JAKARTA - DUA Satuan Pendidikan Menengah dan Kejuruan (Dikmenjur) UPT Cabang Dinas Pendidikan Wilayah V untuk Satuan Pendidikan SMK Negeri 1 Tanjungpandan dan juga SMA Negeri 1 Tanjungpandan di ikutsertakan pada Kegiatan Koordinasi Rencana Aksi Nasional (RAN) Penyusunan Kurikulum Satuan Pendidikan Terintegrasi Pengembangan Geopark yang dilaksanakan di Hotel Mercure Jakarta Batavia yang diselenggarakan oleh Pusat Kurikulum dan Pembelajaran (Puskurjar) Kemdikdasmen RI pada tanggal 29 September sd. 01 Oktober 2025.
Kegiatan tersebut bertujuan diharapkan mampu menyusun Kurikulum Satuan Pendidikan yang kemudian akan menjadi contoh Panduan Penerapan Pembelajaran Mendalam diintegrasikan dengan Pengembangan Geopark didaerah-daerah yang memiliki potensi dan sumberdaya Geosite sebagai bentuk dari Pelestarian Geopark Nasional.

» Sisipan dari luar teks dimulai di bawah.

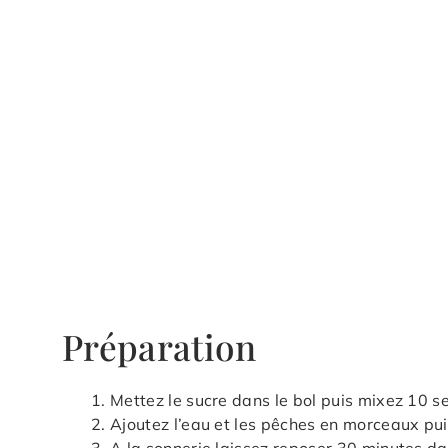
Préparation
Mettez le sucre dans le bol puis mixez 10 s
Ajoutez l’eau et les pêches en morceaux puis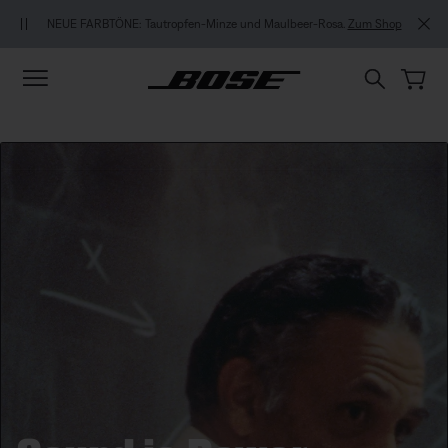
Zu Inhalt springen
Zu Footer springen
Zum Barrierefreiheitshinweis springen
EXKLUS
NEUE FARBTÖNE: Tautropfen-Minze und Maulbeer-Rosa.
Zum Shop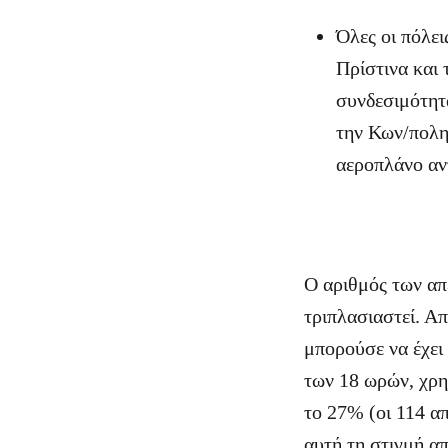
Όλες οι πόλει
Πρίστινα και 
συνδεσιμότητα
την Κων/πολη)
αεροπλάνο αντ
Ο αριθμός των α
τριπλασιαστεί. Α
μπορούσε να έχει 
των 18 ωρών, χρη
το 27% (οι 114 απ
αυτή τη στιγμή απ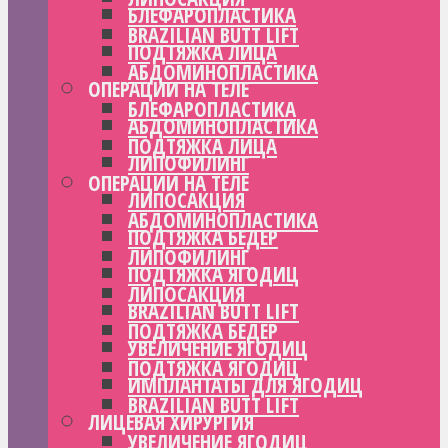
БЛЕФАРОПЛАСТИКА
BRAZILIAN BUTT LIFT
ПОДТЯЖКА ЛИЦА
АБДОМИНОПЛАСТИКА
ОПЕРАЦИИ НА ТЕЛЕ
БЛЕФАРОПЛАСТИКА
АБДОМИНОПЛАСТИКА
ПОДТЯЖКА ЛИЦА
ЛИПОФИЛИНГ
ОПЕРАЦИИ НА ТЕЛЕ
ЛИПОСАКЦИЯ
АБДОМИНОПЛАСТИКА
ПОДТЯЖКА БЕДЕР
ЛИПОФИЛИНГ
ПОДТЯЖКА ЯГОДИЦ
ЛИПОСАКЦИЯ
BRAZILIAN BUTT LIFT
ПОДТЯЖКА БЕДЕР
УВЕЛИЧЕНИЕ ЯГОДИЦ
ПОДТЯЖКА ЯГОДИЦ
ИМПЛАНТАТЫ ДЛЯ ЯГОДИЦ
BRAZILIAN BUTT LIFT
ЛИЦЕВАЯ ХИРУРГИЯ
УВЕЛИЧЕНИЕ ЯГОДИЦ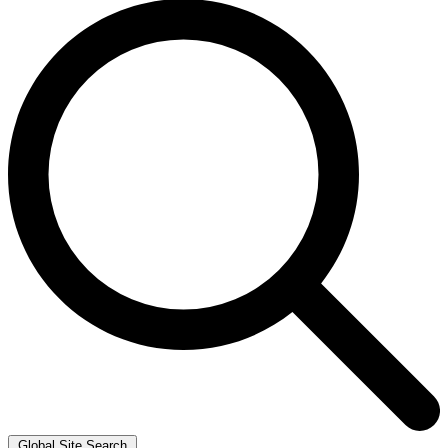
Global Site Search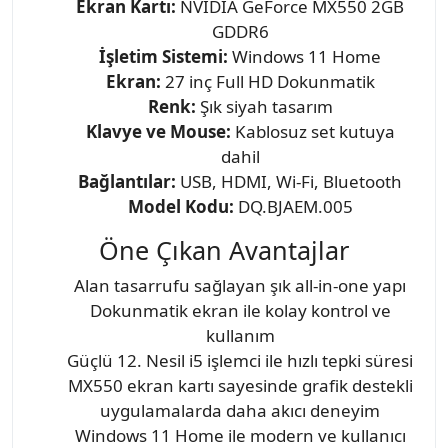
Ekran Kartı:
NVIDIA GeForce MX550 2GB
GDDR6
İşletim Sistemi:
Windows 11 Home
Ekran:
27 inç Full HD Dokunmatik
Renk:
Şık siyah tasarım
Klavye ve Mouse:
Kablosuz set kutuya
dahil
Bağlantılar:
USB, HDMI, Wi-Fi, Bluetooth
Model Kodu:
DQ.BJAEM.005
Öne Çıkan Avantajlar
Alan tasarrufu sağlayan şık all-in-one yapı
Dokunmatik ekran ile kolay kontrol ve
kullanım
Güçlü 12. Nesil i5 işlemci ile hızlı tepki süresi
MX550 ekran kartı sayesinde grafik destekli
uygulamalarda daha akıcı deneyim
Windows 11 Home ile modern ve kullanıcı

Rencana Aksi Nasional (RAN) tahun 2025 ini merupakan upaya tindak-lanjut dari issue nasional pemerintah melalui BAPPENAS untuk pelibatan semua unsur nasional dalam memahami, menjaga dan melestarikan Geosite Nasional sehingga menimbulkan dampak pelestarian dan manfaat ekonomi lokal bagi masyarakat sekitar yang diimplementasikan pada pendidikan dan pembelajaran melalui Kurikulum Satuan Pendidikan sebagai bentuk aksi preventif dan prediktif terjaga serta terlestarikannya sumber daya nasional.
Koordinasi ini diharapkan mampu tersusunnya Kurikulum Satuan Pendidikan (KSP) yang terverifikasi serta tervalidasi secara nasional oleh Puskurjar Kemdiidasmen RI serta BAPPENAS yang kemudian harus diterapkan di Satuan Pendidikan pada Tahun Pelajaran 2026/2027, serta menjadi acuan serta piloting bagi satuan pendidikan lainnya di tingkat nasional untuk memasukan dan mengintegrasikan Keberadaan Geopark didaerah melalui Pembelajaran Terintegrasi pada Satuan Pendidikan.
Pendampingan penyusunan difasilitasi langsung oleh Tim Puskurjar Kemdikdasmen serta dipantau langsung oleh Tim BAPPENAS melalui 4 tahapan kegiatan meliputi Koordinasi Nasional yang menghasilkan Rerangka KSP Terintegrasi Geopark, Pengembangan KSP, Penyusunan Modul Ajar dan atau RPM Terintegrasi, serta finalisasi dan validasi KSP Terintegrasi dalam bentuk dokumen siap gunakan.
Melalui Kegiatan Koordinasi Rencana Aksi Nasional (RAN) Penyusunan KSP Terintegrasi Pengembangan Geopark ini diharapkan kepada kita insan pendidikan dan satuan pendidikan akan mampu membangun karakter bangsa dan nasional melalui satuan pendidikan dan pembelajaran, sehingga keberadaan geopark nasional akan terjaga serta terlestarikan potensi geosite didaerah dan berdampak pada adanya manfaat ekonomi bagi masyarakat sekitar yang dilakukan melalui pembelajaran, demikian ungkap Kepala Puskurjar Ibu Dr. Lakmi diacara penutupan kegiatan Koordinasi tanggal 01 Oktober 2025.